Required work:
Copy every record that appears below, exactly as it stands.

Input for this task:
━━━━━━━━
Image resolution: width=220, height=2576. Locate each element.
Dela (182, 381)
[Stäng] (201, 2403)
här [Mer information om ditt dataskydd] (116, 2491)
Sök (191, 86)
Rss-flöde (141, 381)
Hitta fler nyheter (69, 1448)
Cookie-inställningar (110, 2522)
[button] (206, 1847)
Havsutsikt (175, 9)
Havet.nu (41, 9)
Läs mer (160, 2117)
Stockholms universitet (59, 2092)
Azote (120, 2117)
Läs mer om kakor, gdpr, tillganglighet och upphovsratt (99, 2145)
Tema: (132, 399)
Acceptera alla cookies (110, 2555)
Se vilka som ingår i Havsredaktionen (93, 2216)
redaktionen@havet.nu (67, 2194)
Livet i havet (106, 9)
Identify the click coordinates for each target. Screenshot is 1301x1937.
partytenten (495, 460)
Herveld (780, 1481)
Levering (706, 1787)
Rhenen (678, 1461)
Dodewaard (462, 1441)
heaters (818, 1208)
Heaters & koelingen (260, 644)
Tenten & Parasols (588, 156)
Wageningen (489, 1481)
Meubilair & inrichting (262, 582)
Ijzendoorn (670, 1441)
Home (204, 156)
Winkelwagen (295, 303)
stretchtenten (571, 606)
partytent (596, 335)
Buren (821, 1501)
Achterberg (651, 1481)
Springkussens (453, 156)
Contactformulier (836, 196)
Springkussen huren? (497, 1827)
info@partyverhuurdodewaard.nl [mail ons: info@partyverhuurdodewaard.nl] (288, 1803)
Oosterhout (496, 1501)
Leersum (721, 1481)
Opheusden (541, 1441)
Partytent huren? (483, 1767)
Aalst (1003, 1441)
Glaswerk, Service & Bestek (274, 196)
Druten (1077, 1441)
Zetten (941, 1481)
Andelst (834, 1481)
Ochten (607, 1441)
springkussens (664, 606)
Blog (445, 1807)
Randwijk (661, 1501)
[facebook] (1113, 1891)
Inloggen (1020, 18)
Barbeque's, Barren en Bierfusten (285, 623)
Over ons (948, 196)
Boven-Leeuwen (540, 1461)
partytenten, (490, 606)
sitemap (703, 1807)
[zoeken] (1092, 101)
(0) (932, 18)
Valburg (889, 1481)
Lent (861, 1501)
━━━━━━━━
Response to the exercise:
Image resolution: width=220, height=2576. Locate each element.
Dela (182, 381)
[Stäng] (201, 2403)
här [Mer information om ditt dataskydd] (116, 2491)
Sök (191, 86)
Rss-flöde (141, 381)
Hitta fler nyheter (69, 1448)
Cookie-inställningar (110, 2522)
[button] (206, 1847)
Havsutsikt (175, 9)
Havet.nu (41, 9)
Läs mer (160, 2117)
Stockholms universitet (59, 2092)
Azote (120, 2117)
Läs mer om kakor, gdpr, tillganglighet och upphovsratt (99, 2145)
Tema: (132, 399)
Acceptera alla cookies (110, 2555)
Se vilka som ingår i Havsredaktionen (93, 2216)
redaktionen@havet.nu (67, 2194)
Livet i havet (106, 9)
Identify the click coordinates for each target. Screenshot is 1301x1937.
partytenten (495, 460)
Herveld (780, 1481)
Levering (706, 1787)
Rhenen (678, 1461)
Dodewaard (462, 1441)
heaters (818, 1208)
Heaters & koelingen (260, 644)
Tenten & Parasols (588, 156)
Wageningen (489, 1481)
Meubilair & inrichting (262, 582)
Ijzendoorn (670, 1441)
Home (204, 156)
Winkelwagen (295, 303)
stretchtenten (571, 606)
partytent (596, 335)
Buren (821, 1501)
Achterberg (651, 1481)
Springkussens (453, 156)
Contactformulier (836, 196)
Springkussen huren? (497, 1827)
info@partyverhuurdodewaard.nl [mail ons: info@partyverhuurdodewaard.nl] (288, 1803)
Oosterhout (496, 1501)
Leersum (721, 1481)
Opheusden (541, 1441)
Partytent huren? (483, 1767)
Aalst (1003, 1441)
Glaswerk, Service & Bestek (274, 196)
Druten (1077, 1441)
Zetten (941, 1481)
Andelst (834, 1481)
Ochten (607, 1441)
springkussens (664, 606)
Blog (445, 1807)
Randwijk (661, 1501)
[facebook] (1113, 1891)
Inloggen (1020, 18)
Barbeque's, Barren en Bierfusten (285, 623)
Over ons (948, 196)
Boven-Leeuwen (540, 1461)
partytenten, (490, 606)
sitemap (703, 1807)
[zoeken] (1092, 101)
(0) (932, 18)
Valburg (889, 1481)
Lent (861, 1501)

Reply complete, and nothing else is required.